Esprit Holdings Ltd.’s chief executive officer is urging a probe into speculations the Hong Kong casual-wear retailer has come under investigation by a government body that looks into accounting irregularities.
Esprit shares plunged Monday after shareholder activist David Webb wrote on his website that the company may be the subject of an investigation by Hong Kong’s Financial Reporting Council. The retailer said that while it’s aware of Webb’s article, it hasn’t been contacted by the council.
"I really hope that at some point they decide to investigate them,” Esprit CEO Jose Manuel Martinez Gutierrez said at a briefing in Hong Kong on Wednesday after the company announced a full-year loss. "I found it extremely damaging that someone can speculate about something like that,” he said, adding that Esprit wouldn’t be aware of any investigations by the council as they are kept confidential.

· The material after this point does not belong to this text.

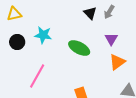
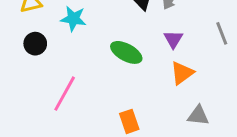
cyan star: (43, 35) -> (73, 19), moved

Webb, who publishes an online newsletter focusing on company disclosures, said on his website the FRC may be probing Esprit after the government announced it had appointed an acting council chairman in the event incumbent Chairman John Poon can’t perform his functions. Poon was Esprit’s deputy chairman and chief financial officer before leaving in July 2008.

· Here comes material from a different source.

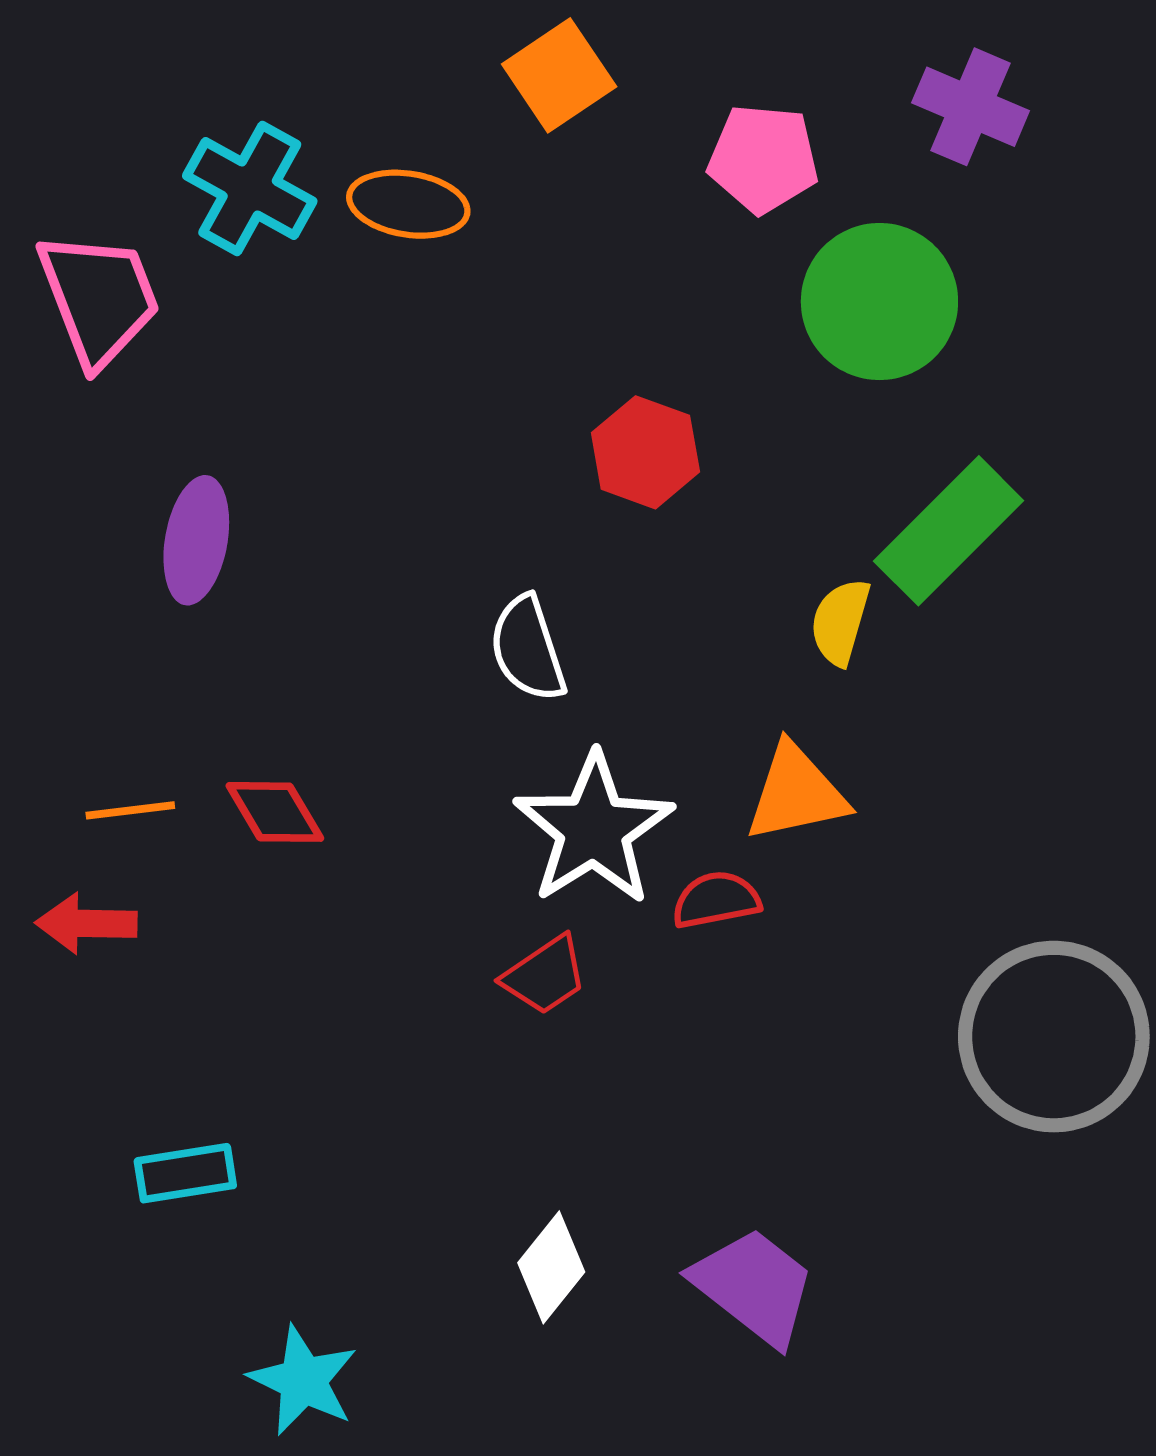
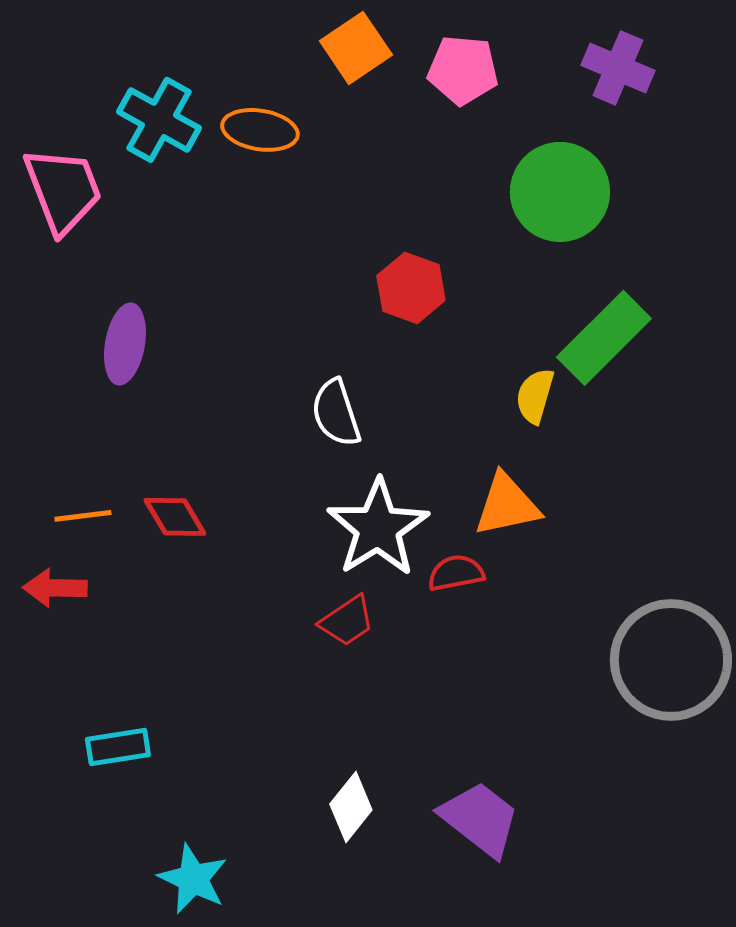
pink pentagon: (763, 159) -> (463, 70), moved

Poon remains chairman of the council, which investigates auditing and reporting irregularities at listed companies, and the appointment of temporary members is to avoid insufficient quorum at the council’s meetings, the FRC said in a statement on Tuesday. Esprit has not spoken to Poon, Thomas Tang, the retailer’s chief financial officer, said on Wednesday.
Webb said in an e-mail Wednesday that he stands by his report.

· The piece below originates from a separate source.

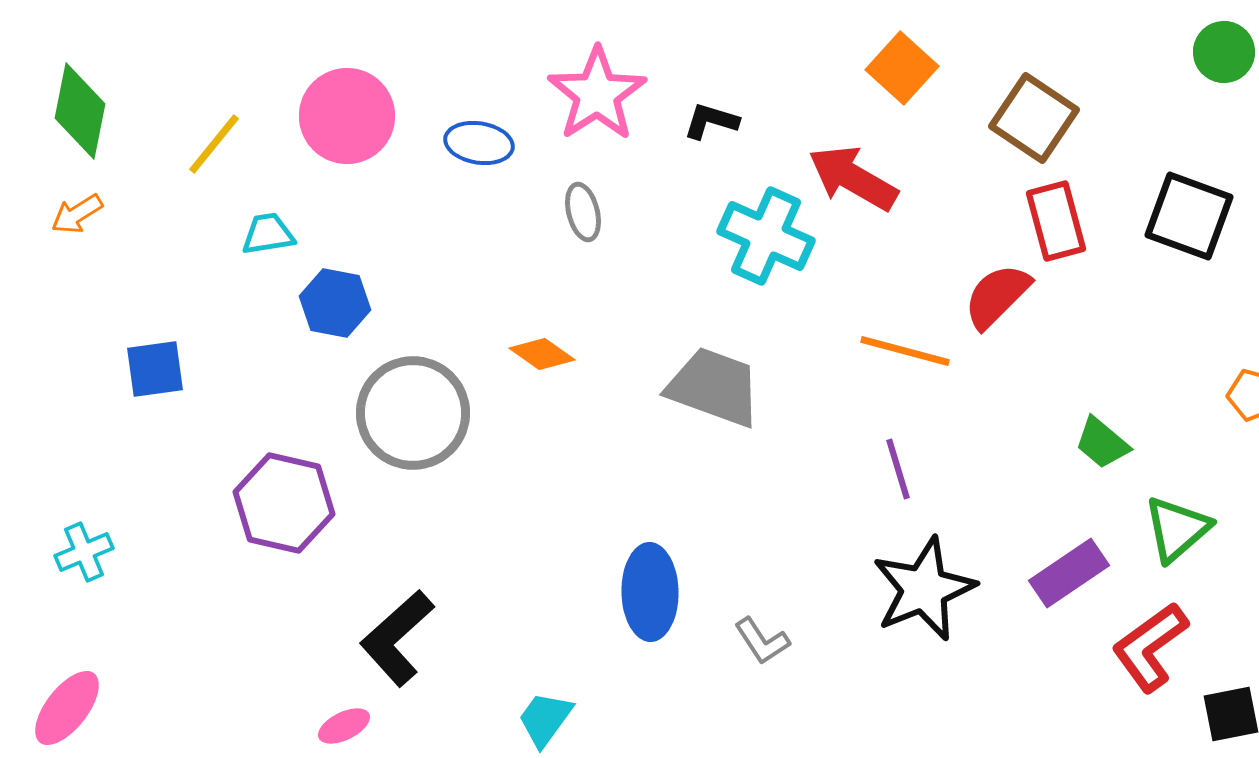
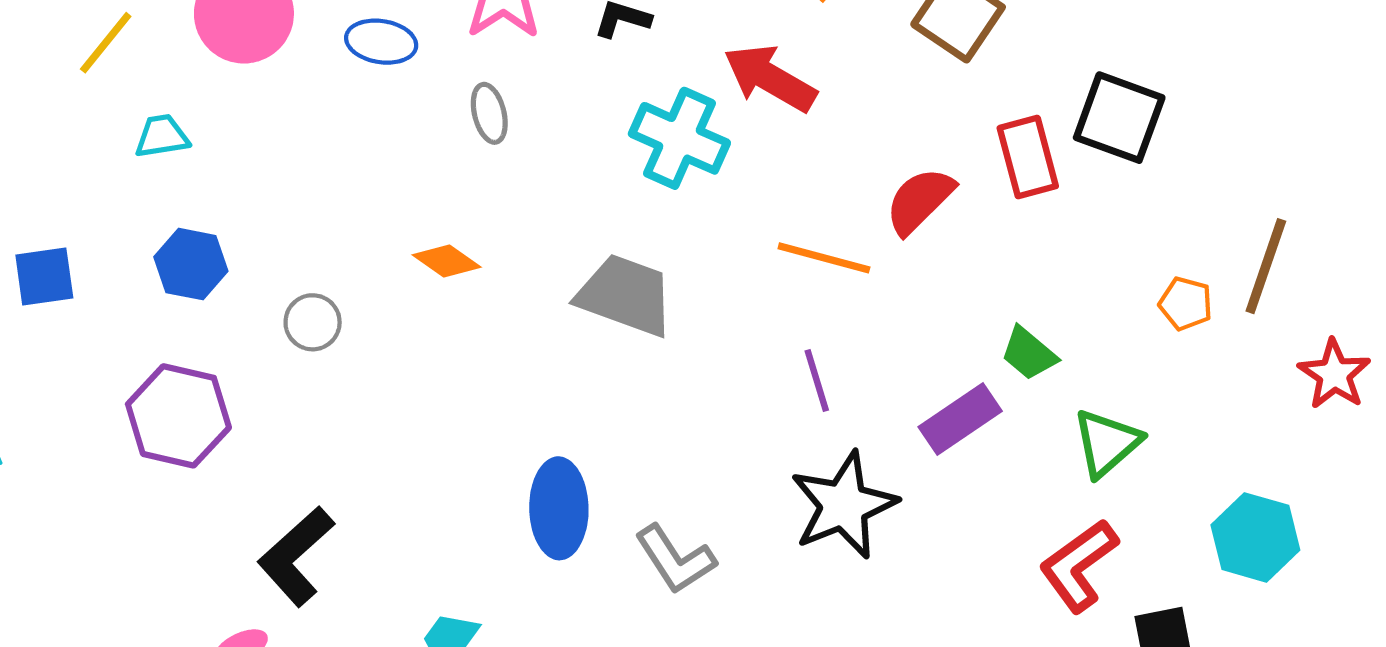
red rectangle: (1056, 221) -> (1028, 157), moved
blue hexagon: (335, 303) -> (191, 264), moved
gray circle: (413, 413) -> (313, 322), size x0.5
purple rectangle: (1069, 573) -> (960, 419), moved
gray L-shape: (762, 641) -> (675, 559), size x1.4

Esprit posted a net loss of HK$3.7 billion ($477 million) for the year ending June 2015, compared with net income of HK$210 million a year earlier, hurt by poor sales in China and Germany as well as a weaker euro. That compared with the average estimate of a HK$3.16 billion net loss from three analysts compiled by Bloomberg. The company forecast the loss in May.
The company, which took a HK$2.5 billion goodwill impairment charge for its business in China during the fiscal year ending June 2015, still needs to reduce its under-performing stores, Martinez said.
Esprit’s shares fell 0.9 percent to close at HK$6.69 in Hong Kong. The shares have slumped 28 percent this year, compared with the Hang Seng Index’s 9.8 percent decline.